A typical reason for a patient to consult a doctor is the desire to prevent subsequent attacks and exclude the presence of a serious disease. Inspiratory dyspnea can also appear in healthy people with significant physical activity, but it can be classified as pathological manifestations only when the symptom occurs at rest or with habitual exertion. The task of a medical specialist is, first of all, to exclude life-threatening conditions, including bronchial asthma attacks, pulmonary embolism, myocardial infarction and so on.
There are no separate statistics on inspiratory dyspnea. It is known that breathing problems of a permanent nature are present in more than 20% of the world's population. Most often elderly people suffer from such disorders, with men slightly more often than women.
Causes of the inspiratory dyspnea
Dyspnea is roughly divided into these types:
- Cardiac inspiratory dyspnea is due to a deficit in cardiac output.
- Pulmonary inspiratory dyspnea (associated with increased respiratory resistance, decreased surface area for gas exchange and impaired lung elasticity, increased nonvital space, diaphragm paralysis or weakness of respiratory muscles, and chest deformity).
- Extrapulmonary inspiratory dyspnea (caused by pregnancy, obesity, taking certain medications, psycho-emotional shocks, disorders of central regulation, anemia, hypoxia or hypoxemia, metabolic acidosis or febrile states, hyperthyroidism).
In general, inspiratory dyspnea may be due to the following causes:
- angina pectoris, heart failure (accompanied by arrhythmia, swelling of the lower extremities, pain behind the sternum, general weakness);
- Myocardial infarction (combined with chest pain with irradiation to the left arm and back, pallor of the skin, increased sweating);
- pulmonary embolism (occurs suddenly, accompanied by chest pain and coughing, with strengthening on inhalation and turning the body);
- pneumothorax (characterized by accumulation of air or gases in the pleural cavity);
- penetration of a foreign body into the respiratory tract (accompanied by choking, coughing, chest pain);
- diaphragmatic paralysis (can occur with both inspiratory and expiratory dyspnea, as well as headache, blueing of the lips and nasolabial triangle, numbness of the hands);
- intoxication, stress;
- pneumonia, bronchial asthma;
- excessive (extreme) physical activity.
In addition, inspiratory dyspnea is found in laryngotracheitis, craniocerebral trauma, and vascular disease.
Risk factors
Factors that are associated with a high risk of developing inspiratory dyspnea can be roughly divided into two categories:
- that man cannot influence;
- the kind that can be changed.
The first category includes hereditary predisposition and age-related changes, male gender.
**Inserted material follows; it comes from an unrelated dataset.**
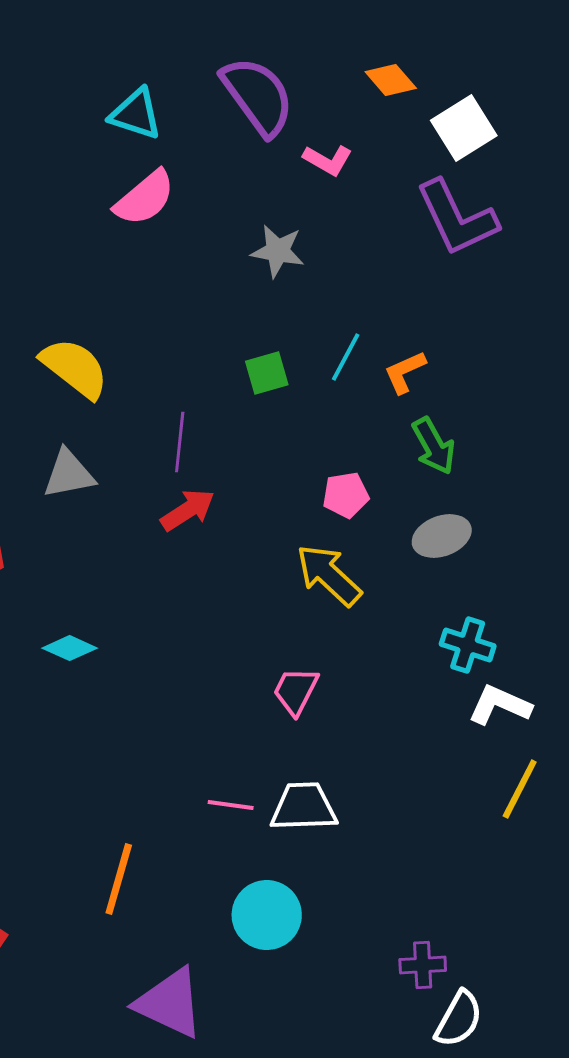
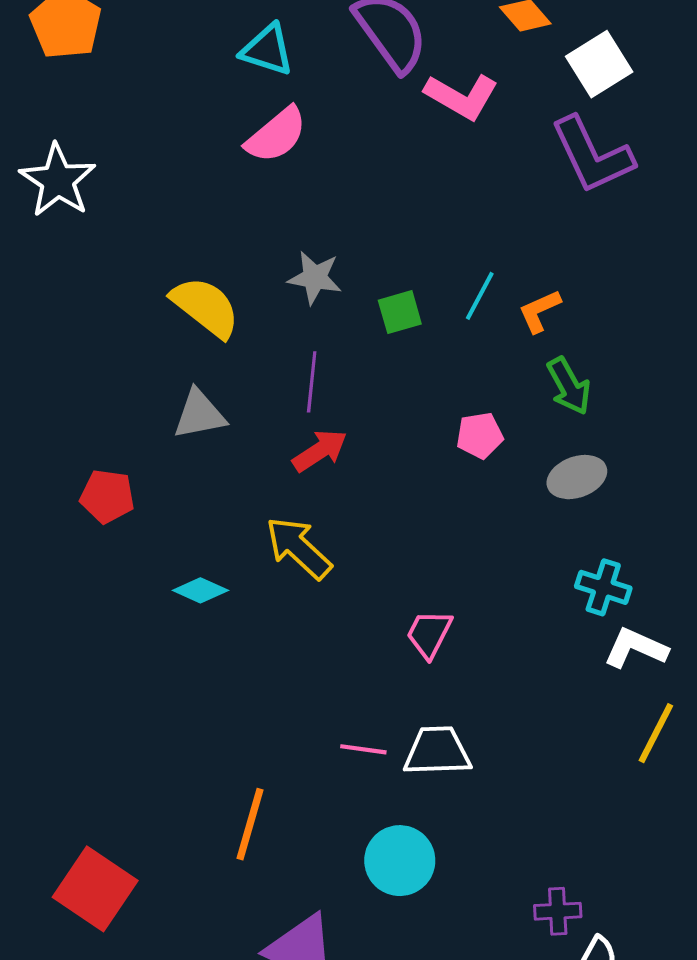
pink L-shape: (328, 160) -> (462, 96), size x1.5
gray star: (278, 251) -> (315, 278), moved
yellow arrow: (329, 575) -> (299, 548), moved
The second category includes:
- high cholesterol and triglycerides in the blood;
- high blood pressure;
- smoking, alcohol abuse;
- lack of physical activity, or overexertion;
- overweight;
- diabetes mellitus, bronchial asthma, thyroid disorders;
- stresses.
The main risk factors are those that are directly related to the development of heart failure.
Pathogenesis
The most common immediate underlying cause of dyspnea in patients with respiratory and cardiovascular disorders is pathologically high activity of the respiratory center. This is caused by the influence of the flow of afferent impulsation, which comes from the chemoreceptors of the carotid calf and the ventral part of the medulla oblongata. The process is provoked by changes in the gas composition of blood (hypoxemia, hypercapnia) and pH of arterial blood. The main stimulant of the respiratory center is hypercapnia, causing deepening and increase in respiratory movements and minute ventilation. In severe respiratory insufficiency, the volume of ventilation increases mainly due to increased respiratory movements. The development of metabolic acidosis, in turn, leads to pulmonary hyperventilation, an increase in minute respiratory volume.
Another possible mechanism for the development of inspiratory dyspnea is a decrease in the regulatory function of the respiratory center, which may occur in disorders of cerebral circulation, head injuries, neuroinfectious lesions, intoxication.
The third common mechanism is associated with an increase in the metabolic needs of the body, which is characteristic of anemic conditions, hyperthyroidism.
Symptoms of the inspiratory dyspnea
The common main signs of dyspnea are considered to be:
- rapid breathing;
- blueing of the nasolabial triangle area;
- active participation of accessory muscles in the respiratory act;
- jerking of the head in time with breathing, "groaning" inhalation;
- respiratory pauses.
There are three types of dyspnea: inspiratory dyspnea (problematic inhalation), expiratory dyspnea (problematic exhalation), and mixed dyspnea (difficulty with both inhalation and exhalation). An attack of inspiratory dyspnea develops if the conduction of airflow on inspiration through the upper airways is disturbed. Characteristic signs of an inspiratory attack:
- lengthening, making it difficult to get air into the lungs;
- A heavy, noisy, whistling, groaning breath;
- increasing the depth of breathing movements;
- bradypnea;
Involvement of accessory muscles in the respiratory process, which is associated with reduced air flow into the lungs (intercostal spaces, as well as the jugular, supraclavicular, subclavian fossa and epigastric region are retracted, sometimes - the zone of the garrison sulcus).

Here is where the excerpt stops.